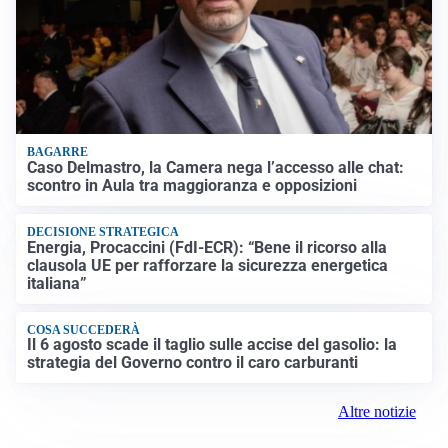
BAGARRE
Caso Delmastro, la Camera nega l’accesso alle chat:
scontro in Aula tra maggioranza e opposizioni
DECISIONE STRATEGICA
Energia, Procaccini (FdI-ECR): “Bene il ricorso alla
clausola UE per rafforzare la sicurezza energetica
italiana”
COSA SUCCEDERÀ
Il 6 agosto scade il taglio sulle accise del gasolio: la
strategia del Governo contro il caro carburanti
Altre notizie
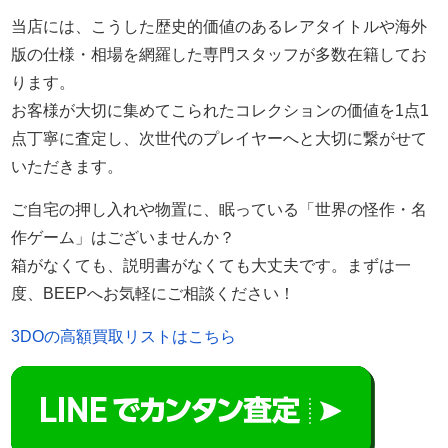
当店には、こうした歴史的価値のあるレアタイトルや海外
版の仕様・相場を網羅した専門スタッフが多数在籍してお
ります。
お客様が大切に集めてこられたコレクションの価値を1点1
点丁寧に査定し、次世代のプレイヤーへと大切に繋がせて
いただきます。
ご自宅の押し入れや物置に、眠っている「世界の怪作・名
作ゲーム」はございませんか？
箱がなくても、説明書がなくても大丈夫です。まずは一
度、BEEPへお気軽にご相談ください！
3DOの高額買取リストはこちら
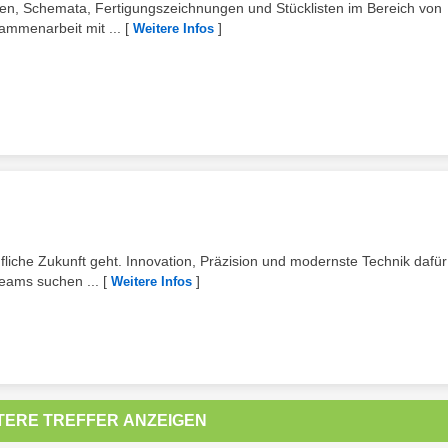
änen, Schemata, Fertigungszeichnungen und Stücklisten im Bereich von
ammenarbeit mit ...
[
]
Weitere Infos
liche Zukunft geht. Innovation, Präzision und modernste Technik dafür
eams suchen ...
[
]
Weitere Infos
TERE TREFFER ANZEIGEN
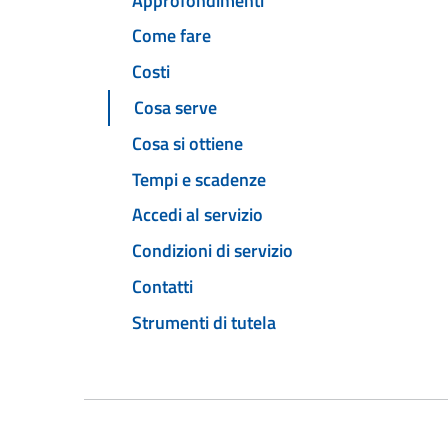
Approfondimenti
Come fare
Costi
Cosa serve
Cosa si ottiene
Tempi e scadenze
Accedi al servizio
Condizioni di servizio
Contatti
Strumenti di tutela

* * *

Exercise brief ▸ Repeat the records above exactly, leaving out the pictures.

Response area ▸
BAGARRE
Caso Delmastro, la Camera nega l’accesso alle chat:
scontro in Aula tra maggioranza e opposizioni
DECISIONE STRATEGICA
Energia, Procaccini (FdI-ECR): “Bene il ricorso alla
clausola UE per rafforzare la sicurezza energetica
italiana”
COSA SUCCEDERÀ
Il 6 agosto scade il taglio sulle accise del gasolio: la
strategia del Governo contro il caro carburanti
Altre notizie
当店には、こうした歴史的価値のあるレアタイトルや海外
版の仕様・相場を網羅した専門スタッフが多数在籍してお
ります。
お客様が大切に集めてこられたコレクションの価値を1点1
点丁寧に査定し、次世代のプレイヤーへと大切に繋がせて
いただきます。
ご自宅の押し入れや物置に、眠っている「世界の怪作・名
作ゲーム」はございませんか？
箱がなくても、説明書がなくても大丈夫です。まずは一
度、BEEPへお気軽にご相談ください！
3DOの高額買取リストはこちら
änen, Schemata, Fertigungszeichnungen und Stücklisten im Bereich von
ammenarbeit mit ...
[
]
Weitere Infos
liche Zukunft geht. Innovation, Präzision und modernste Technik dafür
eams suchen ...
[
]
Weitere Infos
TERE TREFFER ANZEIGEN
Approfondimenti
Come fare
Costi
Cosa serve
Cosa si ottiene
Tempi e scadenze
Accedi al servizio
Condizioni di servizio
Contatti
Strumenti di tutela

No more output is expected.